The Trier University (Universität Trier), in the German city of Trier, was founded in 1473. Closed in 1798 by order of the then French administration in Trier, the university was re-established in 1970 after a hiatus of some 172 years. The new university campus is located on top of the Tarforst heights, an urban district on the outskirts of the city. The university has six faculties with around 470 faculty members. In WS 2025/2026 around 10,000 students were matriculated, with 61.66% female; the percentage of foreign students was 17.2%.

== History ==

=== Historical university ===
In 1455 Pope Nicholas V granted the Archbishop of Trier, Jakob I. von Sierck, the right to establish a university. The University of Trier was founded 16 March 1473. Battling financial problems for decades, the university was acquired by the Jesuits in 1560. They emphasized the philosophical and theological faculties at the expense of medicine and law. In the 1580s Peter Binsfeld was president of the university. In the 1730s Johann Nikolaus von Hontheim was also a faculty member. After the French occupation of the Rhineland, the French administration ordered the universities of Cologne, Mainz, Bonn and Trier closed, the last closing on 6 April 1798.

=== Modern university ===
After a hiatus of some 172 years the University of Trier was re-established in 1970 by the state of Rhineland-Palatinate as a constituent member of the twin University of Trier-Kaiserslautern, with 360 students matriculating in Trier on 15 October 1970. In 1975 the twin university was split into two independent universities. In 1977, the current university campus in Tarforst was opened and during the 1990s a nearby former French military hospital complex (dating from the French military presence in Germany following the Second World War) was acquired by the university and now forms a second campus, dubbed Campus II.

The General Students Committee (German: Allgemeiner Studierendenausschuss, or AStA for short) put forward a proposal to change the university's official name to the Karl Marx University of Trier (German: Karl-Marx-Universität Trier), in honour of perhaps the city's most famous son.
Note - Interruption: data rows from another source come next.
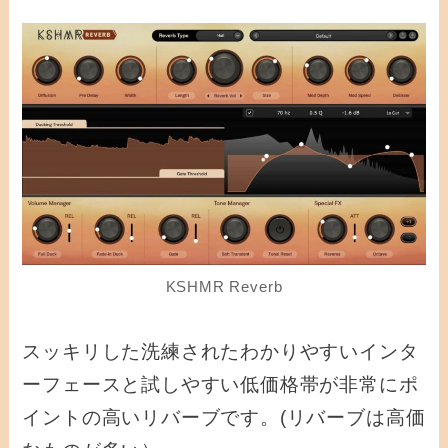
KSHMR Reverb
スッキリした洗練されたわかりやすいインタ
ーフェースと試しやすい低価格帯が非常にポ
イントの高いリバーブです。(リバーブは高価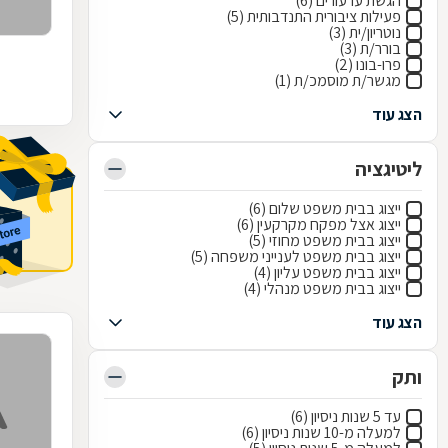
הגשת ערעורים (6)
פעילות ציבורית התנדבותית (5)
נוטריון/ית (3)
בורר/ת (3)
פרו-בונו (2)
מגשר/ת מוסמכ/ת (1)
הצג עוד
ליטיגציה
ייצוג בבית משפט שלום (6)
ייצוג אצל מפקח מקרקעין (6)
ייצוג בבית משפט מחוזי (5)
ייצוג בבית משפט לענייני משפחה (5)
ייצוג בבית משפט עליון (4)
ייצוג בבית משפט מנהלי (4)
הצג עוד
ותק
עד 5 שנות ניסיון (6)
למעלה מ-10 שנות ניסיון (6)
Although the proposal was rejected by university authorities, the General Students Committee still referred to the university as "Karl-Marx-Universität Trier", until a new coalition was formed in the students parliament in 2015.

=== University seal ===
The modern university still uses the seal of the historical university in its corporate design. It contains the Latin motto "Treveris ex urbe deus complet dona sophiae" (God completes the favors of wisdom from the city of Trier). In 2000 an alternative logo incorporating that seal was introduced, but this met with resistance.

== Faculties ==
The university is divided into six faculties ("Fachbereiche").

- FB I – Pedagogy, Philosophy, Psychology (c. 2300 students)
- FB II – Linguistics, Literature, Media (c. 2700 students)
- FB III – Egyptology, Papyrology, History, Archeology, Art history, Politics (c. 1700 students)
- FB IV – Economics, Business, Sociology, Mathematics, Computer Science (c. 3300 students)
- FB V – Law (c. 1800 students)
- FB VI – Geography, Geosciences (c. 1600 students)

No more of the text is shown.